Wading In 🏊🏼
In the last/inaugural issue of The Blob, we looked at bio-fuels and their (to-date) unrealized promise.
The future of algal bio-fuels appears to be an active debate, with some on the side that (like fusion or AI) the benefits of research are inevitable and worth the time and money spent on R&D. Others hold that the game is up and that the real benefits from research are mostly due to the technological and engineering advancements that have lifted all boats (so to speak) over the last 50 years.
My strong opinion (lightly held) is that we shouldn’t stop the research.
For Issue # 02 The Blob is taking a quick dep-ART-ure (putting the A in STEAM powered.)
My Kelp Could Have Drawn That
In the conversation about algae, and especially macroalgae (the seaweeds), it’s important to consistently remind ourselves that seaweeds are marvelous and mysterious organisms that are an integral element of the human story.
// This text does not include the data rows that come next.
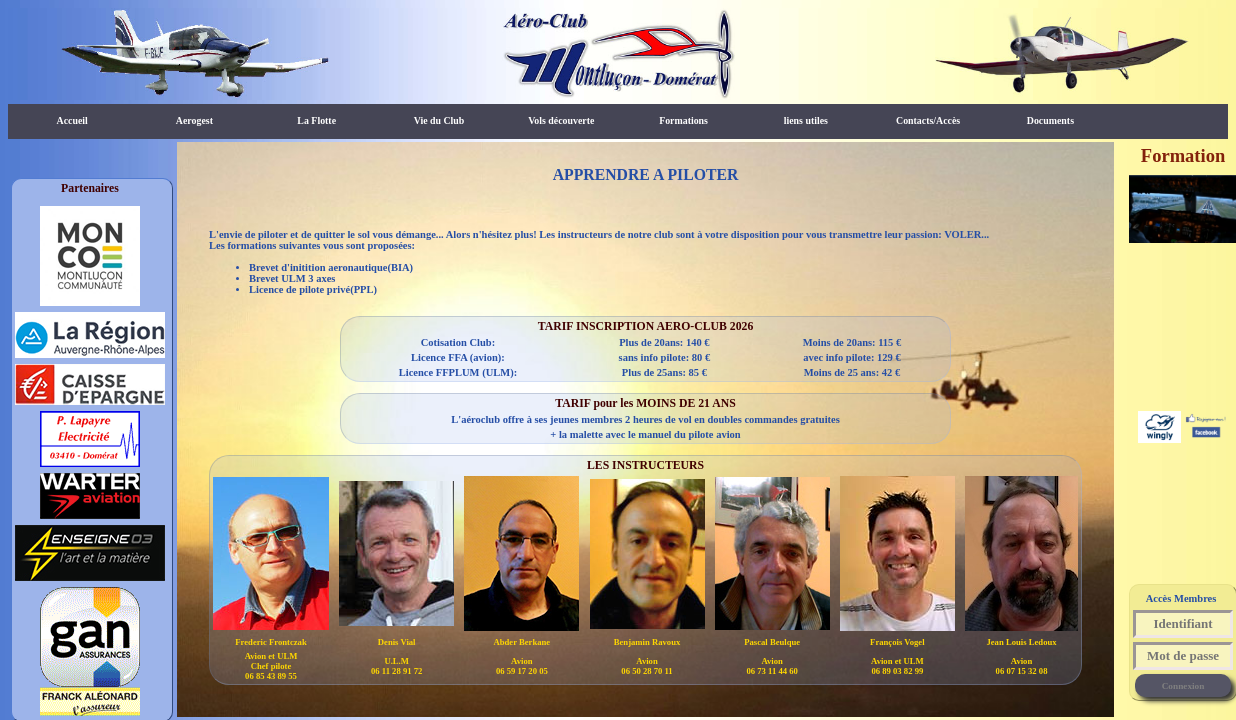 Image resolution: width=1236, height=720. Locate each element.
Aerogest (194, 120)
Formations (683, 120)
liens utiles (806, 120)
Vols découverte (561, 120)
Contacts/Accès (928, 120)
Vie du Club (439, 120)
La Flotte (316, 120)
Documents (1050, 120)
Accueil (72, 120) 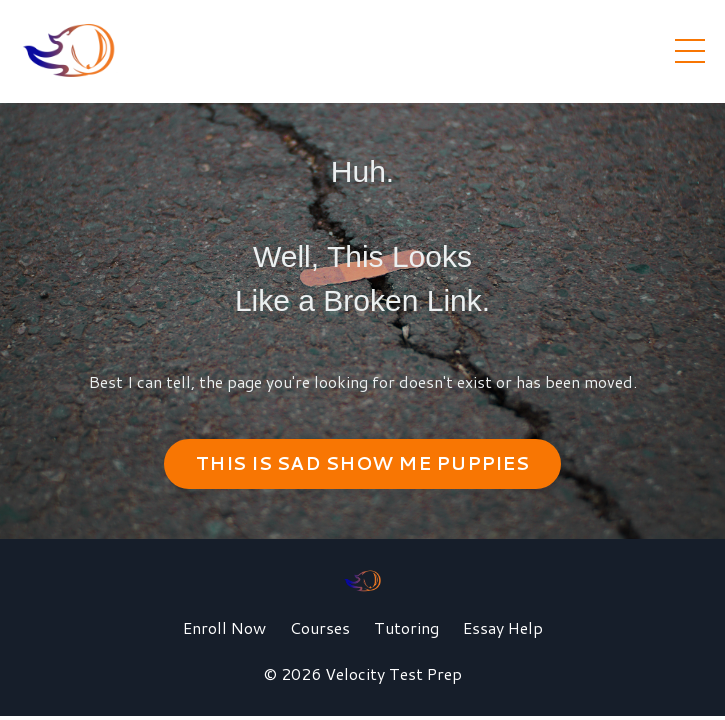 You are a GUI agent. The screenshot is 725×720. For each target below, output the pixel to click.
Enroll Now (224, 627)
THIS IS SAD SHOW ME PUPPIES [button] (362, 463)
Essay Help (503, 627)
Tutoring (406, 627)
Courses (320, 627) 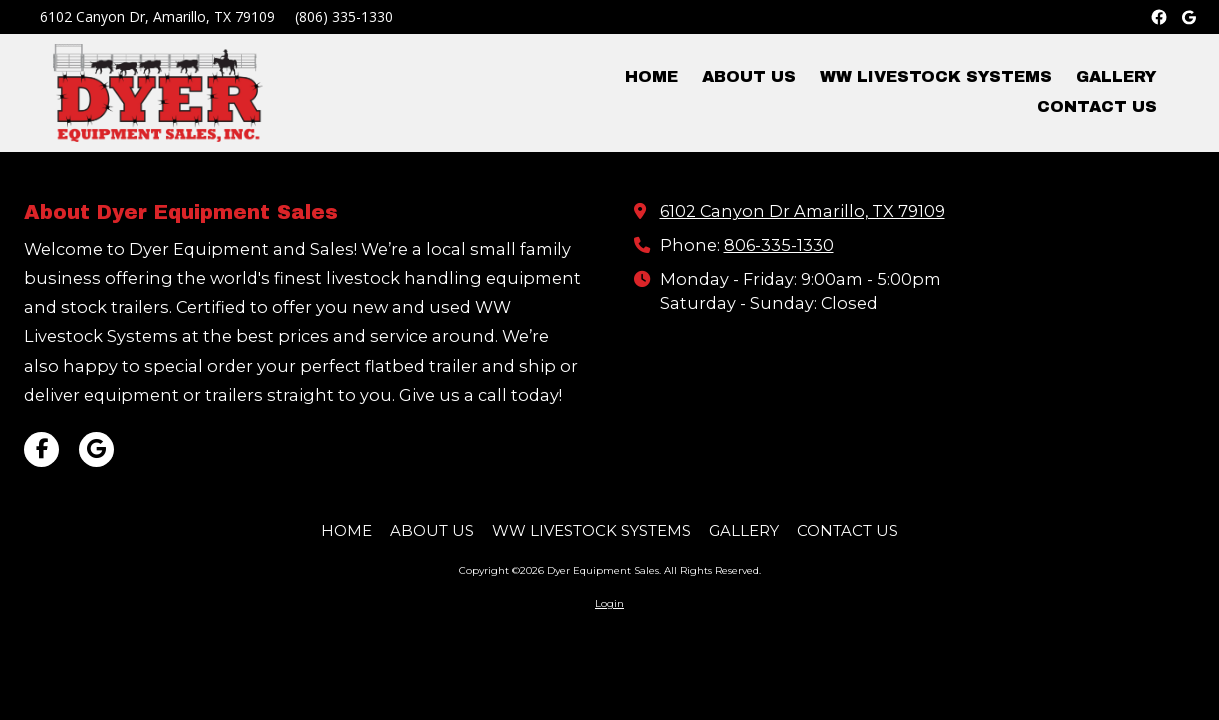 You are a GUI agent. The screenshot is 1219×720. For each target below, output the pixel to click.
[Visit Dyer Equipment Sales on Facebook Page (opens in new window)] (41, 449)
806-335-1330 (779, 245)
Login (609, 603)
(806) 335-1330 (344, 16)
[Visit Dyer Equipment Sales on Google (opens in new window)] (96, 449)
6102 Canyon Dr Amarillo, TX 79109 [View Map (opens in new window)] (802, 211)
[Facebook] (1159, 17)
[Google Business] (1189, 17) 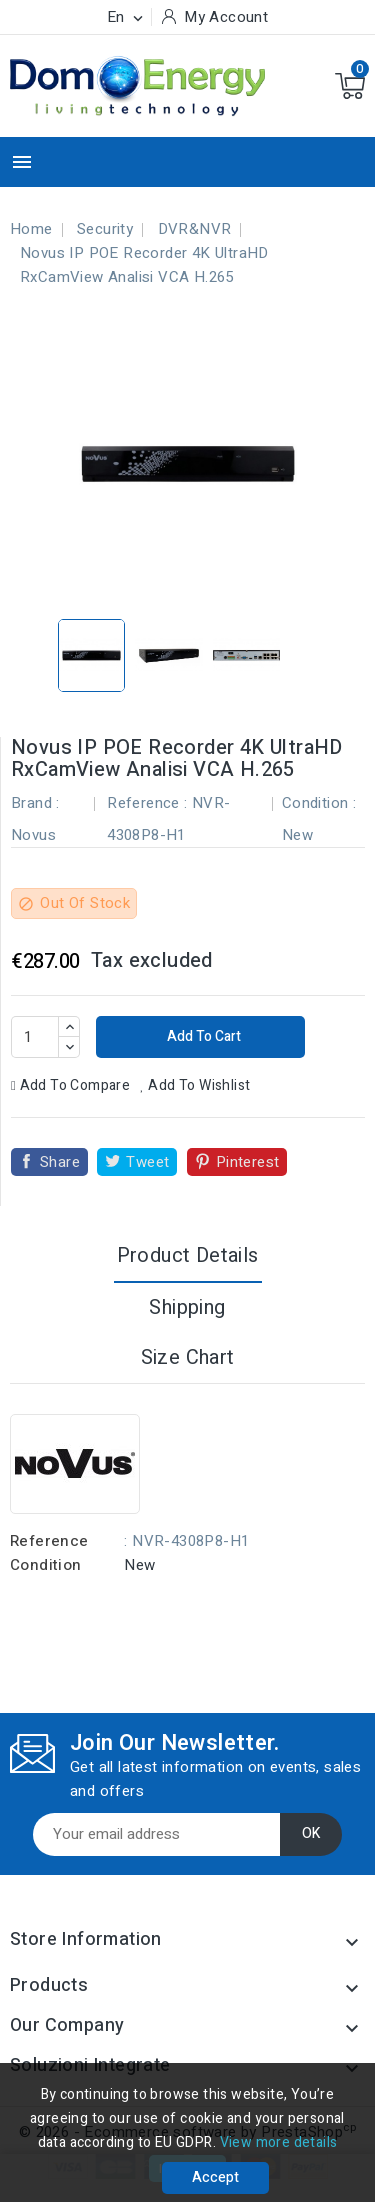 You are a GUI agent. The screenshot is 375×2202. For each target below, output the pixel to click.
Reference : (147, 803)
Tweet (147, 1162)
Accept (215, 2177)
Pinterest (248, 1162)
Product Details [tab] (188, 1255)
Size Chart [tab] (188, 1357)
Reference (49, 1541)
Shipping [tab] (187, 1307)
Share (60, 1162)
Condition (46, 1565)
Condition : (319, 803)
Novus (33, 835)
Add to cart (202, 1036)
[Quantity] (35, 1037)
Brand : (35, 803)
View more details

This appreciation, this oblique view, is the work of the artist in many ways.
Here are some inspirational algae for your weekend 🤙🏼
Brookly-born artist Ellsworth Kelly, known for his colorful post-war geometric abstraction, was fascinated with seaweed, producing several seaweed-focused paintings, collages, drawings, and lithographs over the course of his career.
Artwork capturing the culture of seaweed production and coastal communities from the New Bedford Whaling Museum: “A Singularly Marine & Fabulous Produce: the Cultures of Seaweed”
Julia Lohmann, an artist, researcher, and founder of the “Department of Seaweed,” produces biomorphic seaweed sculpture channels that evoke the protean materiality of seaweed.
The sprawling kelp forest/seaweed interiors of OEO Studio interiors for Noma Kyoto
Pupil of Hokusai (The Great Wave of Kanagawa), Totoya Hokkei depicts the exhilarating work of collecting the seaweed harvest in Japan in the 1830s.
Robert Flaherty’s documentary film The Man of Aran depicts the seaweed gathering practices of 1930s Ireland. Flahery was famous for his other ethno-fictional documentary Nanook of the North.
Some Readings
Parting thought:
Since the initial migrations of humanity along the “Kelp Highway,” humans and seaweeds especially have been deeply connected. Yet there’s something innately mysterious about seaweeds — they beckon the imagination.
In The Botany of Desire, Michael Pollan (citing Steven Pinker) speculates that flowers and humans co-evolved in favor of beauty. The premise is that humans succeeded in noticing and classifying plants and that flowers co-adapted to be more noticeable and memorable, creating a cycle of pleasure and recognition as a mutually assured survival tactic.
Seaweed has no flowers. It’s rootless, flexible, ephemeral, seemingly indeterminate. It employs none of the evolutionary tricks that land plants have evolved.
In this sense, what does Seaweed want?